To prevent a future pandemic, can the government mandate the wearing of health monitoring devices?

The answer to this question is, quite simply, no. At least, not in most countries in the world without a radical change in societal attitude towards what constitutes personal freedoms. In a country such as the United States, even the suggestion of something being “mandated” by the government is sure to raise the ire of a huge percentage of the population. So then, what if medical science determines that in light of the first modern pandemic raging across the globe, the surest method of preventing another similar outbreak is to monitor the health of individuals on a real-time basis, with results collected and analysed for trends and decisions made with the health of an entire nation as the focus? Is there a way people would agree to this?

The solution likely lies in a combination of attitude changes and incentives to encourage enough people to opt into so that sufficient data can be collected to make informed decisions. Parents, for example, would probably like to know that the health of their child is being monitored and a greater chance of avoiding possible serious illness is achievable with a simple wearable device. In conjunction with the school system, it could be reasonably expected that a large percentage of those under 18 would be covered using a universal monitoring device. This Device could be configured to record health metrics and upload the results at the start or end of the school day and analysed for any concerning trends. The data would likely be anonymized for identity to ensure privacy while allowing trends around location, age, and other important factors to be considered.

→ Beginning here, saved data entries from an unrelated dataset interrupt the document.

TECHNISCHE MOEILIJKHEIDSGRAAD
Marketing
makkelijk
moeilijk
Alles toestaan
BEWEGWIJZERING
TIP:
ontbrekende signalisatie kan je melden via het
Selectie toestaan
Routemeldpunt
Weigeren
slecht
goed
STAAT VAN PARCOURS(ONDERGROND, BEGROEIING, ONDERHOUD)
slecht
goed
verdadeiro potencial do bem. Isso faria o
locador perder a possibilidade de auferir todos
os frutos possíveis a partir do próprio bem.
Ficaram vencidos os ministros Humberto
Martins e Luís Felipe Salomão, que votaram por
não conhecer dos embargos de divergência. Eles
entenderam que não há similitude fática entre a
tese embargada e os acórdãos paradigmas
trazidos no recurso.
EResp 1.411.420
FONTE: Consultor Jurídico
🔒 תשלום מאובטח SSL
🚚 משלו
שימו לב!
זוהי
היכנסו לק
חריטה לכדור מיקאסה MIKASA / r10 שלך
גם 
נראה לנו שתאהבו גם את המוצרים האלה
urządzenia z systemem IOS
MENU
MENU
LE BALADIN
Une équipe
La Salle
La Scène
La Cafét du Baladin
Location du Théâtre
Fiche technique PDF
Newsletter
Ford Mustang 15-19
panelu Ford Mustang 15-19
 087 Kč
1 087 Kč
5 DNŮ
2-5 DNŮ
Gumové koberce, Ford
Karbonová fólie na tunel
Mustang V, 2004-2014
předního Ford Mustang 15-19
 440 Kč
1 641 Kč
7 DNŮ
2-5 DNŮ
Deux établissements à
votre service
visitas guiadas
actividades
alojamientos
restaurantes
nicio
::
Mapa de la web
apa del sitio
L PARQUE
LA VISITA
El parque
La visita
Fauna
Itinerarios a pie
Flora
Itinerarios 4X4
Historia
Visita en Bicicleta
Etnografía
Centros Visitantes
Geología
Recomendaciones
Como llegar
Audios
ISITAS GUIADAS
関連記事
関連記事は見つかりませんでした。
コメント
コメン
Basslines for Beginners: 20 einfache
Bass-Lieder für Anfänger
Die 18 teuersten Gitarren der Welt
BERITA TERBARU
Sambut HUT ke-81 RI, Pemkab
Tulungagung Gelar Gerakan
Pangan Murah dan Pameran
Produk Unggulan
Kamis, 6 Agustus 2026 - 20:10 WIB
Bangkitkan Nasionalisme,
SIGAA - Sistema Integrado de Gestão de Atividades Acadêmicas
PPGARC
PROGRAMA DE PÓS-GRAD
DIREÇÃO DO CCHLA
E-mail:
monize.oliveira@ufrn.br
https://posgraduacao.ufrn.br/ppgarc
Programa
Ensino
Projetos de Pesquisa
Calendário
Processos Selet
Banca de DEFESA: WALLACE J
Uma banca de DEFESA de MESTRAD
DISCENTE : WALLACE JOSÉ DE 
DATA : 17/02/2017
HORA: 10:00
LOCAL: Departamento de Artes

We’ve seen the difficulties facing the long-term care industry laid bare in the face of the pandemic. It would likely be easier to have those under the care of others wear a health monitor. Care facilities are extraordinarily short staffed at the best of times, and a widespread health emergency stretches the abilities of homes and assisted living centres to their limits. A ubiquitous system of wearable devices, again uploading vital information that can be used to detect problems that can be caught in their infancy, would be to the benefit of all involved and do little to affect the privacy of those already under constant care.